● **Work required**
Would you retype the entries from the first line to the line bearing "gesetzt hat und...", both included, leaving out every picture?

● **Items from a data source**
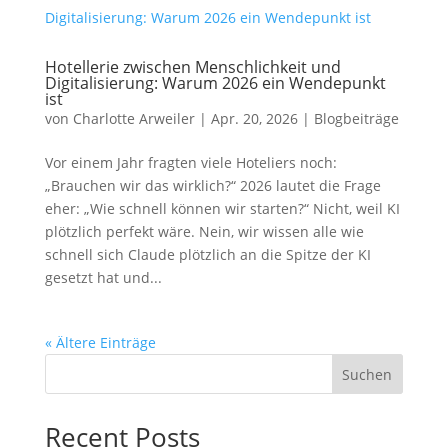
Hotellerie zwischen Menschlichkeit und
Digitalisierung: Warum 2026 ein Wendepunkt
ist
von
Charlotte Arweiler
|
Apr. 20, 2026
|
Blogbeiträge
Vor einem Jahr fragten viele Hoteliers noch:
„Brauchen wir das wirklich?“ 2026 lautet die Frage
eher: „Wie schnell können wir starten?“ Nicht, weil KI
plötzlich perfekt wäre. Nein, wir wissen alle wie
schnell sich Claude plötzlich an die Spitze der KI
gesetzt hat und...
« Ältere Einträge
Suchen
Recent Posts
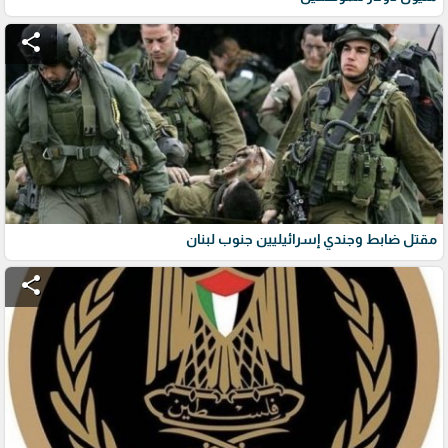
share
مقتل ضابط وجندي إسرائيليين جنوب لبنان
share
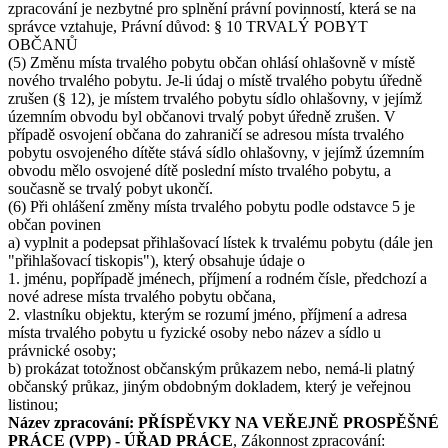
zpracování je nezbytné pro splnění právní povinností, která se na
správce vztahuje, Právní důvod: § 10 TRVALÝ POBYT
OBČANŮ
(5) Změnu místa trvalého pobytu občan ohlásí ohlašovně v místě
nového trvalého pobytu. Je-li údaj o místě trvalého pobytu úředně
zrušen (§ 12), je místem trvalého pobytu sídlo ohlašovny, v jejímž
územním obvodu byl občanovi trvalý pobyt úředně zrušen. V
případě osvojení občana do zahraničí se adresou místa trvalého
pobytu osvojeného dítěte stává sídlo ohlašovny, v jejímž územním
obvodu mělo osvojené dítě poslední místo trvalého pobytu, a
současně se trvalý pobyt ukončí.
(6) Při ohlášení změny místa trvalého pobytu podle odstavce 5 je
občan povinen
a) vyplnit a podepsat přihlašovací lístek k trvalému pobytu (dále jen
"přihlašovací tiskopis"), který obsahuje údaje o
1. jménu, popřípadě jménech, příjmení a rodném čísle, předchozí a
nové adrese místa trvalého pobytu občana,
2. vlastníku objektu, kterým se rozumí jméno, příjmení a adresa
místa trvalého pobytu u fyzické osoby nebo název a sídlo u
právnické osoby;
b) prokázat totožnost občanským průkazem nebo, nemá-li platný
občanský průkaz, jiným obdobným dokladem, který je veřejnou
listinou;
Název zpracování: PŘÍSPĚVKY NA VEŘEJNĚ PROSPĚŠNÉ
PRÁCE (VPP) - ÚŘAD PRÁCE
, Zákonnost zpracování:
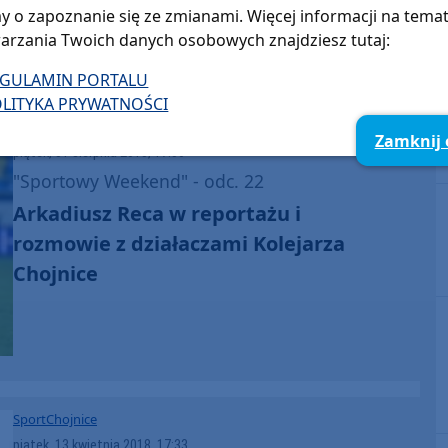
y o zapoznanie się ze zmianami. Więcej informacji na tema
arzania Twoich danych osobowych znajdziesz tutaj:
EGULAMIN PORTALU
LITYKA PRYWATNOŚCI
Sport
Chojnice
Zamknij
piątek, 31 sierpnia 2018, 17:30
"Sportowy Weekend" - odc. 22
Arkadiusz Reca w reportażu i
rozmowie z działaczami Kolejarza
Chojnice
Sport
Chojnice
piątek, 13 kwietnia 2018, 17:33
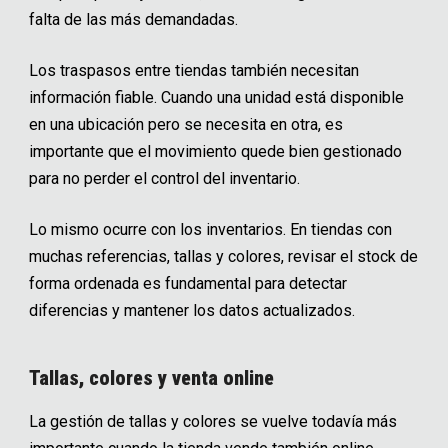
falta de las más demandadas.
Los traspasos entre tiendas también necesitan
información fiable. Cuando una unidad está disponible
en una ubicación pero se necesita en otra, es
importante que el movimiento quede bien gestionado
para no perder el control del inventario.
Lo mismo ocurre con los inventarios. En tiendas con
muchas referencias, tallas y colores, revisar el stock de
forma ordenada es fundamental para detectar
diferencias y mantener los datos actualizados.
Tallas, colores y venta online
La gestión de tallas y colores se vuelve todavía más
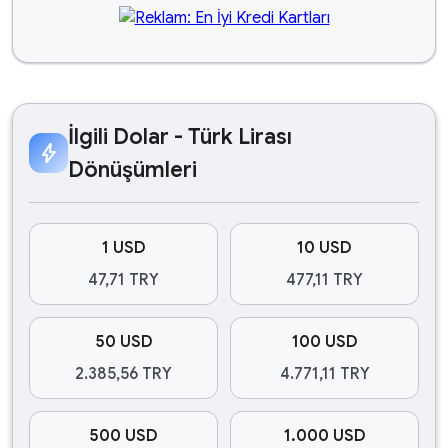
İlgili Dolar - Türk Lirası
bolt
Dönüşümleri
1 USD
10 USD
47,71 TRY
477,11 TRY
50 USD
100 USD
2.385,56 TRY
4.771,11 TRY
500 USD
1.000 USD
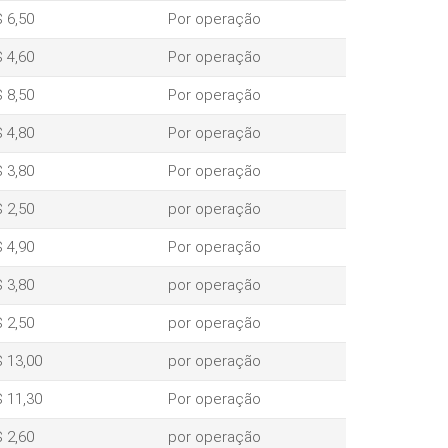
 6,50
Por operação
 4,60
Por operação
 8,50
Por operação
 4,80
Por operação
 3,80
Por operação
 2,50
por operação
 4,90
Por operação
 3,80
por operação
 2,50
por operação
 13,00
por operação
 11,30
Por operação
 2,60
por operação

● **Answer section**
Hotellerie zwischen Menschlichkeit und
Digitalisierung: Warum 2026 ein Wendepunkt
ist
von
Charlotte Arweiler
|
Apr. 20, 2026
|
Blogbeiträge
Vor einem Jahr fragten viele Hoteliers noch:
„Brauchen wir das wirklich?“ 2026 lautet die Frage
eher: „Wie schnell können wir starten?“ Nicht, weil KI
plötzlich perfekt wäre. Nein, wir wissen alle wie
schnell sich Claude plötzlich an die Spitze der KI
gesetzt hat und...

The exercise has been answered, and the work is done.